##### DATA FOR THIS TASK

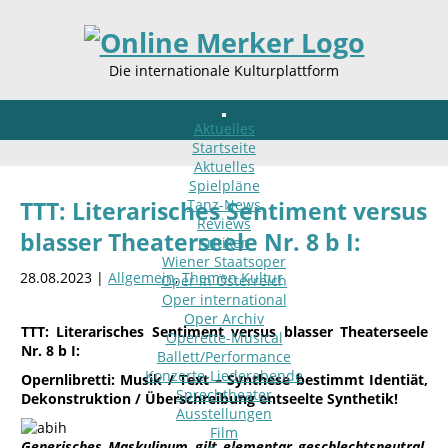
Die internationale Kulturplattform
Aktuelles
Startseite
Aktuelles
Spielpläne
Tanz-News
TTT: Literarisches Sentiment versus
Reviews
blasser Theaterseele Nr. 8 b I:
Kritiken
Wiener Staatsoper
28.08.2023 |
Allgemein
,
Themen Kultur
Oper in Österreich
Oper international
Oper Archiv
TTT: Literarisches Sentiment versus blasser Theaterseele
Operette-Musical
Nr. 8 b I:
Ballett/Performance
Konzerte-Liederabende
Opernlibretti: Musik / Text – Synthese bestimmt Identiät,
Sprechtheater
Dekonstruktion / Überschreibung entseelte Synthetik!
Ausstellungen
Film
Generisches Maskulinum gilt elementar geschlechtsneutral,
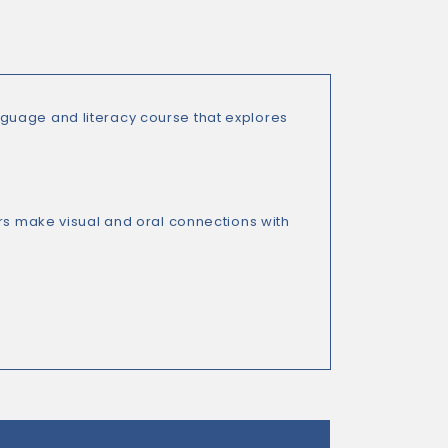
guage and literacy course that explores
ers make visual and oral connections with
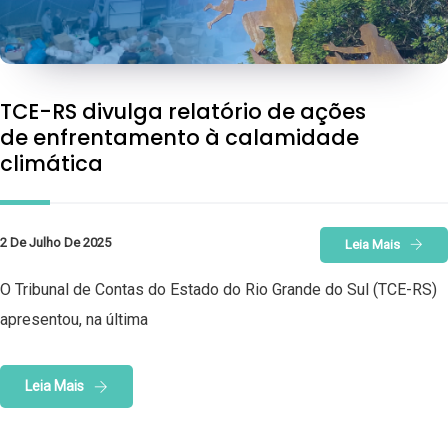
TCE-RS divulga relatório de ações
de enfrentamento à calamidade
climática
2 De Julho De 2025
Leia Mais
O Tribunal de Contas do Estado do Rio Grande do Sul (TCE-RS)
apresentou, na última
Leia Mais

##########

Reproduce every entry above in full and exactly, though not its pictures.

## WRITTEN ANSWER
Die internationale Kulturplattform
Aktuelles
Startseite
Aktuelles
Spielpläne
Tanz-News
TTT: Literarisches Sentiment versus
Reviews
blasser Theaterseele Nr. 8 b I:
Kritiken
Wiener Staatsoper
28.08.2023 |
Allgemein
,
Themen Kultur
Oper in Österreich
Oper international
Oper Archiv
TTT: Literarisches Sentiment versus blasser Theaterseele
Operette-Musical
Nr. 8 b I:
Ballett/Performance
Konzerte-Liederabende
Opernlibretti: Musik / Text – Synthese bestimmt Identiät,
Sprechtheater
Dekonstruktion / Überschreibung entseelte Synthetik!
Ausstellungen
Film
Generisches Maskulinum gilt elementar geschlechtsneutral,
guage and literacy course that explores
ers make visual and oral connections with
TCE-RS divulga relatório de ações
de enfrentamento à calamidade
climática
2 De Julho De 2025
Leia Mais
O Tribunal de Contas do Estado do Rio Grande do Sul (TCE-RS)
apresentou, na última
Leia Mais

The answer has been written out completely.